DATA MINING
Desktop Survival Guide by Graham Williams |
|||||
Correlation Analysis |
The first thing to notice for this correlation plot is that only the numeric variables appear. Rattle only computes correlations between numeric variables at this time. The second thing to note about the graphic is that it is symmetric about the diagonal. The correlation between two variables is the same, irrespective of the order in which we view the two variables. The third thing to note is that the order of the variables does not correspond to the order in the dataset, but to the order of the strength of any correlations, from the least to the greatest. This is done simply to achieve a more pleasing graphic which is easier to take in.
We interpret the degree of any correlation by both the shape and colour of the graphic elements. Any variable is, of course, perfectly correlated with itself, and this is reflected as the diagonal lies on the diagonal of the graphic. Where the graphic element is a perfect circle, then there is no correlation between the variables, as is the case in the correlation between Hours and Deductions--although in fact there is a correlation, just a very weak one.

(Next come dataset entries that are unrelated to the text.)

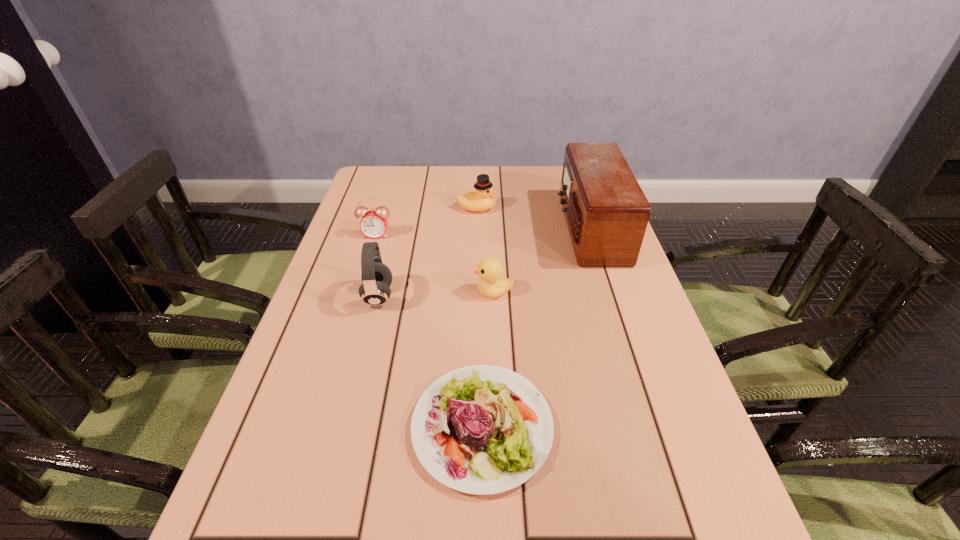 The width and height of the screenshot is (960, 540). Identify the location of radio receiver. (606, 211).

The width and height of the screenshot is (960, 540). I want to click on the tallest object, so coord(606,211).

This screenshot has width=960, height=540. Identify the location of the fifth shortest object. [x=376, y=277].

The width and height of the screenshot is (960, 540). In order to click on alarm clock in this screenshot , I will do `click(373, 224)`.

You are a GUI agent. You are given a task and a screenshot of the screen. Output one action in this format:
    pyautogui.click(x=<x>, y=<y>)
    Task: Click on the farther duck
    This screenshot has height=540, width=960.
    Given the screenshot: What is the action you would take?
    pyautogui.click(x=480, y=200)

Find the location of a particular element. The image size is (960, 540). the nearer duck is located at coordinates (491, 284).

Identify the location of the shortest object. This screenshot has width=960, height=540. (481, 429).

Identify the location of salad plate. (481, 429).

Where is `free region located on the front-facing side of the tallest object`? free region located on the front-facing side of the tallest object is located at coordinates (540, 229).

The image size is (960, 540). In order to click on vacant space located on the front-facing side of the tallest object in this screenshot , I will do `click(444, 229)`.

The colours used to shade the circles give another (if perhaps redundant) clue to the strength of the correlation. The intensity of the colour is maximal for a perfect correlation, and minimal (white) if there is no correlation. Shades of red are used for negative correlations and blue for positive correlations.
We notice immediately that only three variables are included in this correlation plot. Rattle has identified that the other variables in fact have no missing values, and so there is no point including them in the plot. We also notice that a categoric variable, Accounts, is included in the plot even though it was not included in the usual correlation plot. In this case we can obtain a correlation for categoric variables since we only measure missing and presence of a value, which is easily interpreted as numeric.
The graphic shows us that Employment and Occupation are highly correlated in their presence of missing values. That is, when Employment has a missing value, so does Occupation, and vice versa, at least in general. The actual correlation is 0.995 (which can be read from the Rattle text view window), which is very close to 1.
On the other hand, there is no (in fact very little at 0.013) correlation between Accounts and the other two variables, with regard missing values.
It is important to note that the correlations showing missing values may be based on very small samples, and this information is included in the text view of the Rattle window. For example, in this case we can see in Figure 6.4 that there are only 21 missing observations for WindDir9am and only 2 or 3 for the other variables. This corresponds to approximately 8% and 1% of the observations, respectively, having missing values for these variables. This is too little to draw too many conclusions from.
|